Evening, May 6, edited from Spurgeon’s Morning and Evening

“All the days of my struggle I will wait until my change comes.” — Job 14:14

A little stay on earth will make heaven more heavenly. Nothing makes rest so sweet as toil; nothing renders security so pleasant as exposure to alarm. The Bitter-wood cups of earth will give a relish to the new wine which sparkles in the golden bowls of glory. Our battered armor and scarred countenances will render more illustrious our victory above, when we are welcomed to the seats of those who have overcome the world. We should not have full fellowship with Christ if we did not sojourn for a while below, for he was baptized with a baptism of suffering among men, and we must be baptized with the same if we would share his kingdom. Fellowship with Christ is so honorable that the most miserable sorrow is a small price by which to obtain it.
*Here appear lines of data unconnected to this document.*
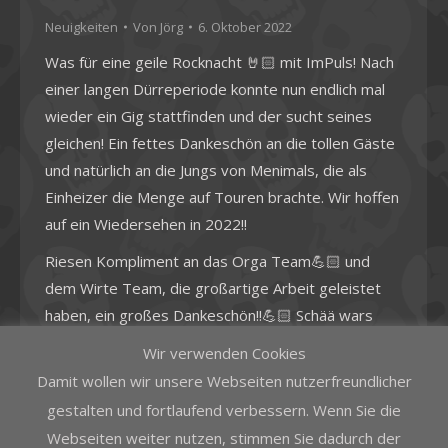
Neuigkeiten
Von
Jörg
6. Oktober 2022
Was für eine geile Rocknacht 🤘🏻 mit ImPuls! Nach
einer langen Dürreperiode konnte nun endlich mal
wieder ein Gig stattfinden und der sucht seines
gleichen! Ein fettes Dankeschön an die tollen Gäste
und natürlich an die Jungs von Menimals, die als
Einheizer die Menge auf Touren brachte. Wir hoffen
auf ein Wiedersehen in 2022!!
Riesen Kompliment an das Orga Team💪🏻 und
dem Wirte Team, die großartige Arbeit geleistet
haben, ein großes Dankeschön!!💪🏻 Schää wars
Wir verwenden Cookies
Damit wollen wir unsere Webseiten nutzerfreundlicher
gestalten und fortlaufend verbessern. Wenn Sie die
Webseiten weiter nutzen, stimmen Sie dadurch der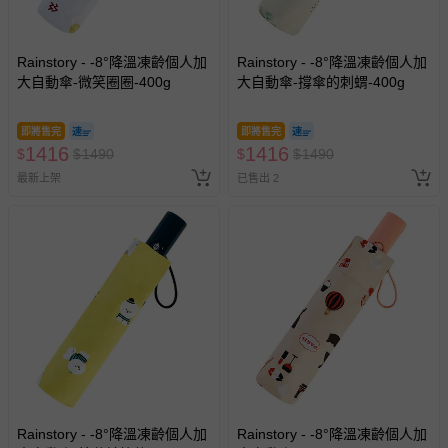
Rainstory - -8°降溫凍齡個人加
Rainstory - -8°降溫凍齡個人加
大自動傘-微笑圈圈-400g
大自動傘-撐傘的刺蝟-400g
即將售完
即將售完
1416
1416
$
$
1490
$
$
1490
最新上架
已售出 2
Rainstory - -8°降溫凍齡個人加
Rainstory - -8°降溫凍齡個人加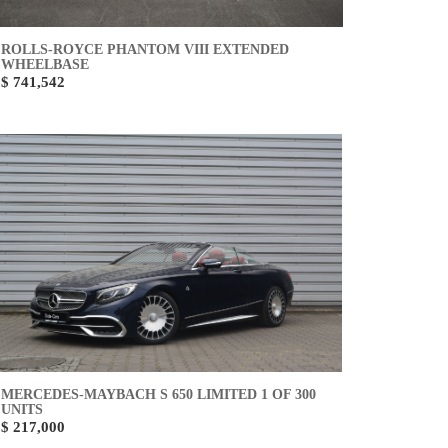
ROLLS-ROYCE PHANTOM VIII EXTENDED
WHEELBASE
$ 741,542
MERCEDES-MAYBACH S 650 LIMITED 1 OF 300
UNITS
$ 217,000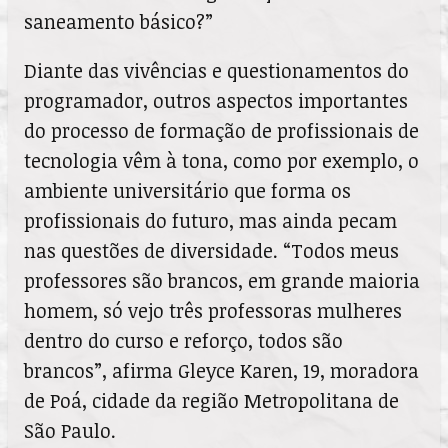
saneamento básico?”
Diante das vivências e questionamentos do
programador, outros aspectos importantes
do processo de formação de profissionais de
tecnologia vêm à tona, como por exemplo, o
ambiente universitário que forma os
profissionais do futuro, mas ainda pecam
nas questões de diversidade. “Todos meus
professores são brancos, em grande maioria
homem, só vejo três professoras mulheres
dentro do curso e reforço, todos são
brancos”, afirma Gleyce Karen, 19, moradora
de Poá, cidade da região Metropolitana de
São Paulo.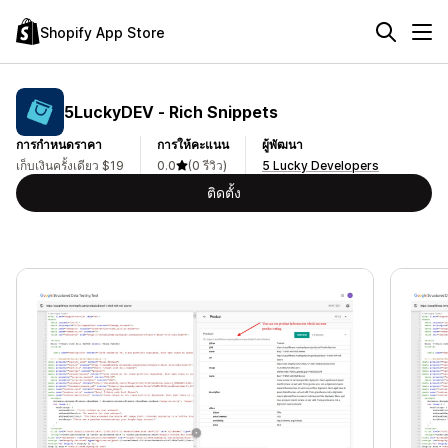
Shopify App Store
5LuckyDEV ‑ Rich Snippets
การกำหนดราคา
การให้คะแนน
ผู้พัฒนา
เก็บเงินครั้งเดียว $19
0.0
(0 รีวิว)
5 Lucky Developers
ติดตั้ง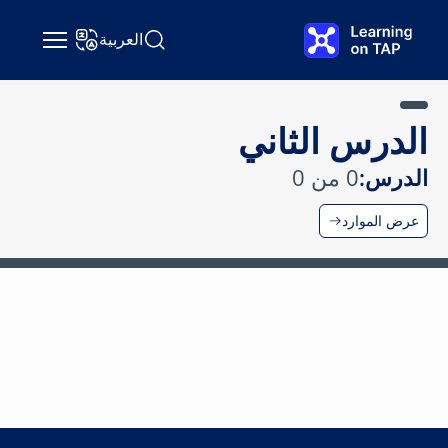
نتقل إلى المحتوى الرئيسي
العربية
البحث عن Learning on TAP
تغيير اللغة
الدرس الثاني
الدرس:
0 من 0
عرض الموارد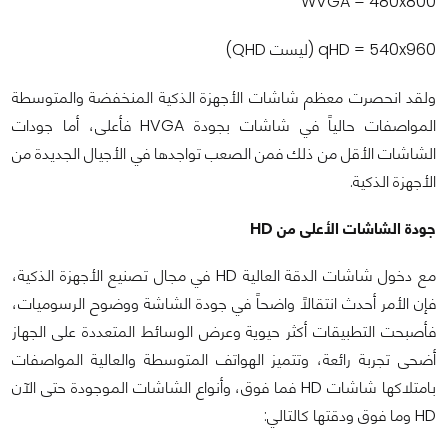
WVGA = 480x800
qHD = 540x960 (ليست QHD)
ولقد انحصرت معظم شاشات الأجهزة الذكية المنخفضة والمتوسطة
المواصفات حالياً في شاشات بجودة HVGA فأعلى، أما جودات
الشاشات الأقل من ذلك فمن الصعب تواجدها في الأجيال الجديدة من
الأجهزة الذكية.
جودة الشاشات الأعلى من
HD
مع دخول شاشات الدقة العالية HD في مجال تصنيع الأجهزة الذكية،
فإن الأمر أحدث انتقالاً واضحاً في جودة الشاشة ووضوح الرسوميات،
فأصبحت التطبيقات أكثر حيوية وعرض الوسائط المتعددة على الجهاز
أضحى تجربة رائعة، وتتميز الهواتف المتوسطة والعالية المواصفات
بامتلاكها شاشات HD فما فوق، وأنواع الشاشات الموجودة حتى الآن
HD وما فوق ودقتها كالتالي: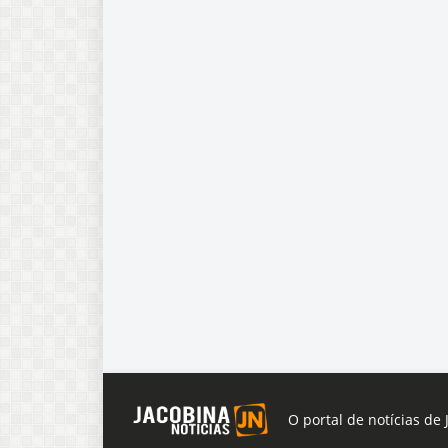
O portal de notícias de 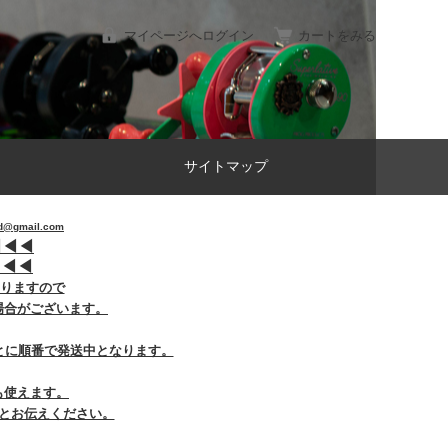
マイページへログイン
カートをみる
サイトマップ
gmail.com
︎
◀︎
◀︎
︎
◀︎
◀︎
おりますので
場合がございます。
とに順番で発送中となります。
も使えます。
とお伝えください。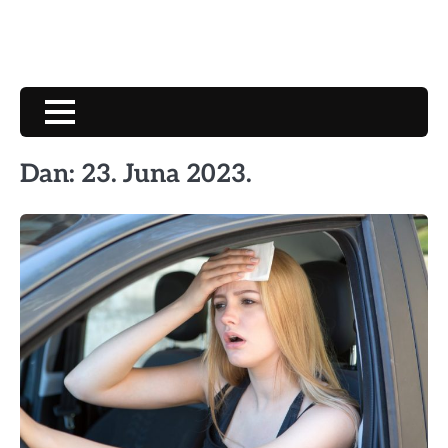
Dan:
23. Juna 2023.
Another reason for our lingering here is for the good of others. We would not wish to enter heaven till our work is done, and it may be that we are yet ordained to minister light to souls living in the dark wilderness of sin. Our prolonged stay here is doubtless for God’s glory. A tested believer, like a well-cut diamond, glitters brightly in the King’s crown. Nothing reflects so much honor on a workman as a protracted and severe test of his work, and its triumphant endurance of the ordeal without giving way in any part. We are God’s workmanship, in whom he will be glorified by our afflictions. It is for the honor of Jesus that we endure the trial of our faith with sacred joy. Let each man surrender his own longings to the glory of Jesus, and feel, “If my lying in the dust would elevate my Lord by so much as an inch, let me still lie among the pots of earth. If to live on earth forever would make my Lord more glorious, it should be my heaven to be shut out of heaven.” Our time is fixed and settled by eternal decree. Let us not be anxious about it, but wait with patience till the gates of pearl shall open.